By Garba Musa
Due to the fast encroachment of the desert in the Sahelian/Savannah regions, various efforts from the stakeholders namely, the United Nations and concerned countries, to mitigate the scourge has been put up.
Here in this nation, the tree planting campaign was manifest during the several military administrations in the country.
Every year, I could recall, states in the Northern region embarked on the tree planting campaign with the military governor leading the annual ritual.
Commendably, we have seen some beautiful and scopes well tuned with desert resistant trees along Kano’s borders with Daura to the West, Garkin Jigawa to the East and other areas.
The administration of late Police Commissioner, Alhaji Audu Bako did a lot in this regard.
These artificial forests still remain to the credit of Audu Bako, in spite of serious land speculators. The forest reserve at Kurna is now a market emitting heat to the ecosystem.
However, it came to me as a pleasant surprise when the Kano State Government, through its Ministry of Environment, revived and resumed the tree planting tradition in the state.
News abound in the media that the state government has approved the planting of 1,000,000 trees around the width and breadth of the state to halt the encroachment of the desert and improve the ecosystem.
This is a very good initiative and a step in the right direction. Already, the indefatigable, but unsung young commissioner of the ministry, Dr. Kabiru Ibrahim Getso, has set the ball rolling.
This is one of the most performing executive members of the state and has been showing good leadership in the ministry as he did in the health sector.
No wonder the tree planting campaign is taking a serious and positive progress. And interestingly, he was himself seen heading the ministry’s officials on all the tree planting outings, be it at Mosques, Churches, schools, private buildings and so on.
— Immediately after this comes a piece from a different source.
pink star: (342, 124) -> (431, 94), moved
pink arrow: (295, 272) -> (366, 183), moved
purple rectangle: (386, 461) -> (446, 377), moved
This is not only commendable but a real appreciation of the situation the whole Arewa (North) is in, with regards to rapid desertification facing us glaringly in the face. Any lover of nature and a good ecosystem will give a helping hand to this onerous effort.
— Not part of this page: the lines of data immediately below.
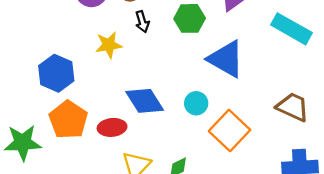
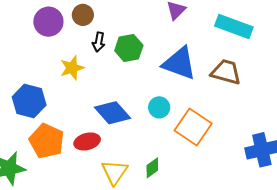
green hexagon: (190, 18) -> (129, 48), moved
black arrow: (142, 22) -> (99, 42), turned 36
brown trapezoid: (293, 107) -> (226, 72), moved

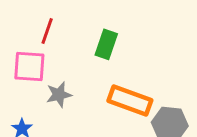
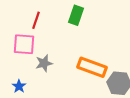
green rectangle: (106, 44) -> (76, 15), moved

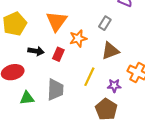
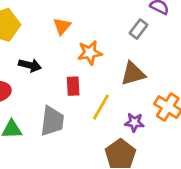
orange triangle: (57, 21) -> (62, 26), size x0.6
gray rectangle: (105, 23) -> (139, 29), moved
red rectangle: (58, 54) -> (73, 86), moved, turned -32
To me, it is in the person. So many people have held fort at the ministry without recourse to the menace of desertification. But this young man, with an innovative mind took up the challenge and kudos to the state governor, Dr. Abdullahi Umar Ganduje, for believing in him and giving him (the commissioner) the resource with which to accomplish this important task.
Any discerning observer will recall the rate at which our sparse forests were being depleted by firewood merchants who daily ravage the environment with cutting of trees for profit. The resultant effect was a desolate land unfit for farming and a death trap as erosion will run down the top soil and no trees to give cover to the soil.
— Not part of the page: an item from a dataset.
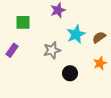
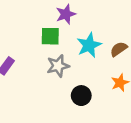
green square: (23, 22) -> (50, 36), moved

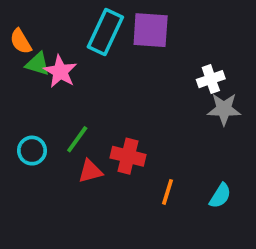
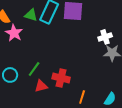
green triangle: (38, 64) -> (31, 15), moved
pink star: (60, 72) -> (14, 33), moved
The end result of this island dilapidated, desolate and inhabitable. Hardly, do we plant trees to replace those destroyed and even if planted, no serious protection is given to see them nurtured to maturity for say 10 to 15 years.
We have to change for the better by planting trees everywhere as being carried out now.
It is a welcome development therefore when I learned that the ministry has reached out to private school proprietors to imbibe the tree planting campaign.
By this move, our young ones will grow up to appreciate nature and the importance of having cool atmosphere that will emit moisture into the sky for much desired rainfall as geographers will make us to believe.
At this juncture, I will venture to advise that as a matter of policy, all schools in the state, boarding and non-boarding should embark on tree planting campaign without relenting.
Perhaps a Tree Planting Club should be set up in schools for the students to come to terms with the need for more trees in our environment.
With an experienced information/public relations executive in the ministry in the person of Sunusi Abdullahi Kofar Na’isa and the staunch doggedness of the commissioner, Dr. Getso to always accomplish duties or policies with a clinical precision of a medical doctor that he is, I believe the state will adhere to this campaign to the satisfaction of all and sundry.
Musa, retired civil servant, who lives in Kano, is Fellow of the Nigerian Institute of Management.